Der weiteren Auffassung des Revisionsrekurses aber, daß eine psychische Erkrankung der Betroffenen als Voraussetzung für eine Unterbringung nach dem UbG nicht vorliegt, ist beizupflichten:
Nach § 3 UbG darf in einer Krankenanstalt oder einer Abteilung für Psychiatrie (Anstalt iSd § 2 UbG) nur untergebracht werden, wer 1. an einer psychischen Krankheit leidet und im Zusammenhang damit sein Leben oder seine Gesundheit oder das Leben und die Gesundheit anderer ernstlich und erheblich gefährdet, und 2. nicht in anderer Weise, insbesondere außerhalb einer Anstalt, ausreichend ärztlich behandelt oder betreut werden kann. Materiell-rechtliche Voraussetzung der Unterbringung ist sohin (ua) das Vorliegen einer psychischen Krankheit. § 3 UbG erwähnt - im Gegensatz etwa zu § 273 Abs 1 ABGB - nicht daneben auch die geistig behinderten Personen. Aus der gleichzeitigen Novellierung des § 37 Abs 1 KAG - dort wurde die bisherige Wortfolge "Geisteskranken, Geistesschwachen und Suchtkranken" durch die bloße Nennung von "psychisch Kranken" ersetzt - und dem Justizausschußbericht dazu (1204 BlgNR 17.GP 1), geht die Absicht des Gesetzgebers eindeutig hervor, daß geistig Behinderte in Hinkunft nur dann in Abteilungen und Sonderkrankenanstalten für Psychiatrie aufgenommen werden dürfen, wenn neben der geistigen Behinderung auch Symptome einer psychischen Erkrankung auftreten. Die bloße geistige Behinderung kann daher - selbst bei Vorliegen der übrigen Voraussetzungen des § 3 UbG - die Aufnahme in eine solche Anstalt nicht rechtfertigen.

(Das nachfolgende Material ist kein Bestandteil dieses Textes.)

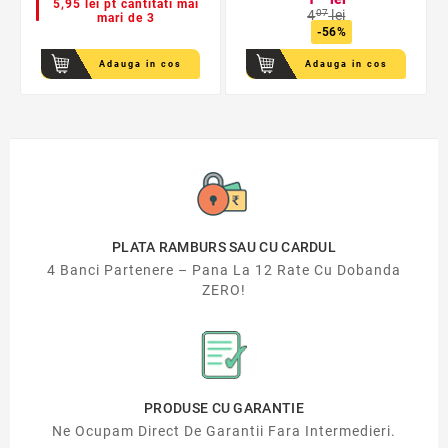
5,95 lei pt cantitati mai
4
07
lei
mari de 3
-56%
Adauga in cos
Adauga in cos
PLATA RAMBURS SAU CU CARDUL
4 Banci Partenere – Pana La 12 Rate Cu Dobanda
ZERO!
PRODUSE CU GARANTIE
Ne Ocupam Direct De Garantii Fara Intermedieri.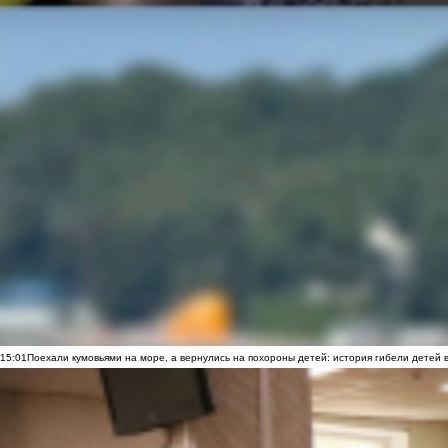
15:01
Поехали кумовьями на море, а вернулись на похороны детей: история гибели детей 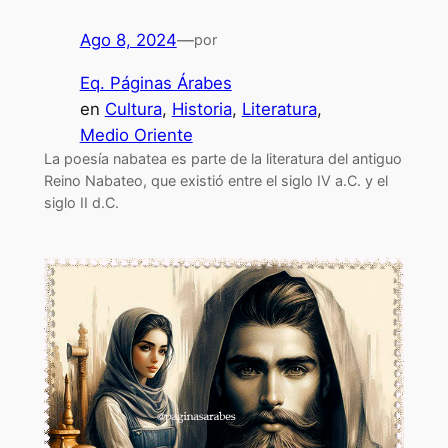
Ago 8, 2024
—
por
Eq. Páginas Árabes
en
Cultura
, 
Historia
, 
Literatura
, 
Medio Oriente
La poesía nabatea es parte de la literatura del antiguo
Reino Nabateo, que existió entre el siglo IV a.C. y el
siglo II d.C.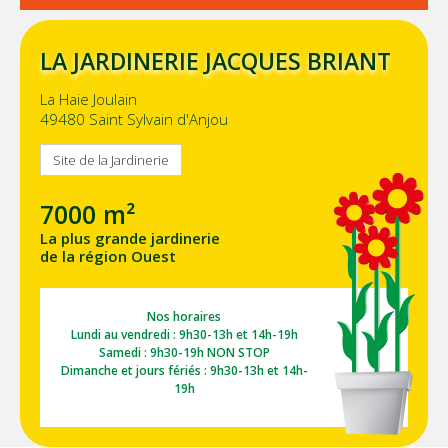
LA JARDINERIE JACQUES BRIANT
La Haie Joulain
49480 Saint Sylvain d'Anjou
Site de la Jardinerie
7000 m²
La plus grande jardinerie
de la région Ouest
Nos horaires
Lundi au vendredi : 9h30-13h et 14h-19h
Samedi : 9h30-19h NON STOP
Dimanche et jours fériés : 9h30-13h et 14h-
19h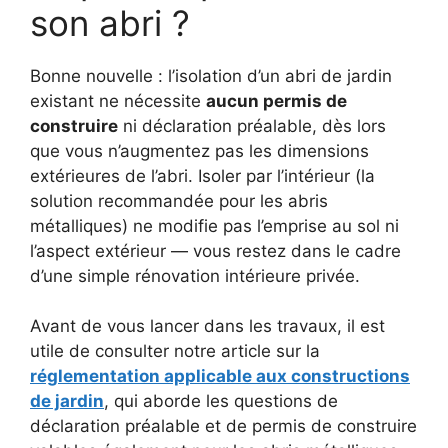
son abri ?
Bonne nouvelle : l’isolation d’un abri de jardin
existant ne nécessite
aucun permis de
construire
ni déclaration préalable, dès lors
que vous n’augmentez pas les dimensions
extérieures de l’abri. Isoler par l’intérieur (la
solution recommandée pour les abris
métalliques) ne modifie pas l’emprise au sol ni
l’aspect extérieur — vous restez dans le cadre
d’une simple rénovation intérieure privée.
Avant de vous lancer dans les travaux, il est
utile de consulter notre article sur la
réglementation applicable aux constructions
de jardin
, qui aborde les questions de
déclaration préalable et de permis de construire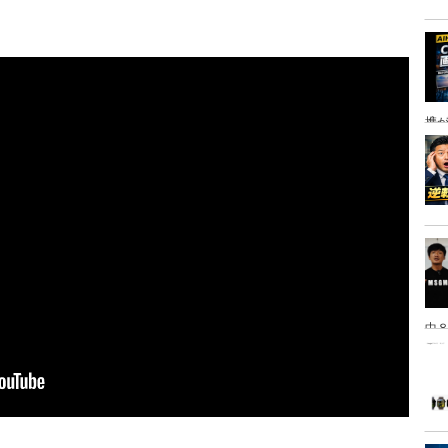
携
中８
は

Die Begriffe psychische Krankheit und geistige Behinderung sind Rechtsbegriffe (Pichler in Rummel, ABGB2, Rz 1 zu § 273 ABGB; Kopetzki, aaO Rz 58; vgl EvBl 1974/214). Das Vorliegen einer geistigen Behinderung schließt nicht notwendig auch eine psychische Erkrankung ein. Zutreffend hat daher das Rekursgericht erkannt, daß in jedem Einzelfall zu prüfen ist, ob das Zustandsbild des Kranken eine psychische Krankheit im Rechtssinn aufweist. Das hier festgestellte oligophrene Zustandsbild nach einer Meningoencephalitits sowie die vorliegende Expilepsie führen nach dem Sachverständigengutachten nur zu deutlichen Auffassungen-, Orientierungs-, sowie Konzentrationsstörungen und mnestischen Leistungsbeeinträchtigungen. Wahn bzw Halluzinationen konnten aber nicht festgestellt werden; Noopsychische Beeinträchtigungen aber, die dem Gutachten zu entnehmen sind, schränken nur die intellektuelle Leistungsfähigkeit ein (vgl Pschyrembel, Klinisches Wörterbuch 256 Stichwort: Noopsyche). Der festgestellte Befund erlaubte daher nicht die Annahme einer psychischen Krankheit (in diesem Sinn auch das nunmehr vorliegende, vor der Unzulässigerklärung der weiteren Unterbringung eingeholte Gutachten ON 24).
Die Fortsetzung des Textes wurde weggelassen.